AUSTIN (KXAN) — On Sunday evening, the Electric Reliability Council of Texas announced it would be asking Texans to voluntarily conserve energy on Monday during peak usage hours, between 2:00 and 8:00 p.m.

This is considered a “conservation appeal,” not yet an emergency situation. There are several emergency alert levels, and ERCOT told KXAN Monday morning it does not expect to get to the highest level with mandated rolling blackouts.

“At this time, we do not anticipate that happening. We are not in an emergency situation at this time. Our control room officially issued a watch, but we are not in an emergency/Energy Emergency Alert status. We have asked for a voluntary reduction of use at this time,” an ERCOT spokesperson said Monday.

According to ERCOT’s website, we are still in the “conservation alert” section, which is one step above “normal” grid conditions and one below the first emergency alert level.

ERCOT told KXAN Texans ‘took action’ Monday afternoon, and when the 2:00 conservation appeal went into effect, 500 MW of demand dropped from the grid. That’s about enough power for 100,000 homes.

In Energy Emergency Level 1, conservation is considered to be critical. We reach this stage when operating reserves drop below 2,300 megawatts (MW) and are not expected to recover within 30 minutes.

The actions that follow this alert include importing supply from neighboring electric grids, if available, up to around 1,200 MW, and asking commercial/small industrial customers who are paid to reduce their power during emergencies to do so.

Emergency Level 2 is triggered when reserves are less than 1,750 MW and are not expected to recover within 30 minutes.
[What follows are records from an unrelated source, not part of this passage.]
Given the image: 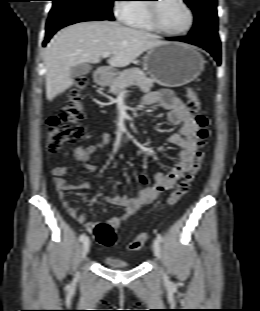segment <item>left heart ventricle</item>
I'll list each match as a JSON object with an SVG mask.
<instances>
[{
  "label": "left heart ventricle",
  "mask_w": 260,
  "mask_h": 311,
  "mask_svg": "<svg viewBox=\"0 0 260 311\" xmlns=\"http://www.w3.org/2000/svg\"><path fill=\"white\" fill-rule=\"evenodd\" d=\"M157 16L161 26L169 31H181L188 24V13L178 0H161Z\"/></svg>",
  "instance_id": "left-heart-ventricle-1"
}]
</instances>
At this point, ERCOT can reduce demand on the system by interrupting power from large industrial customers who have contractually agreed to have their electricity turned off during an emergency.

The final level is Emergency Level 3, when reserves drop below 1,430 MW. If operating reserves then drop below 1,000 MW and are not expected to recover within 30 minutes and/or the grid’s frequency level cannot be maintained at 60 Hz, then ERCOT will implement “controlled outages,” also known as rolling blackouts.

“Controlled outages are electric service interruptions, ordered by ERCOT. Implemented by local utilities, these controlled outages quickly reduce electric demand and prevent an uncontrolled system-wide outage. They are used as a last resort to bring operating reserves back to a safe level and protect the integrity of the grid by maintaining system frequency,” ERCOT’s summer 2022 Energy Emergency Alert Overview stated.

That overview also stated ERCOT has initiated these controlled outages four times in its operating history. Those happened on Dec. 22, 1989, April 17, 2006, Feb. 2, 2011 and the 2021 February winter storm (Feb. 15-18, 2021).

As a reminder, local outages are still possible in this extreme heat. That could include a tree branch falling on a transmission line or a car crashing into a pole. Local outages do not indicate greater grid issues. Be sure to contact your local power provider if your power does go out.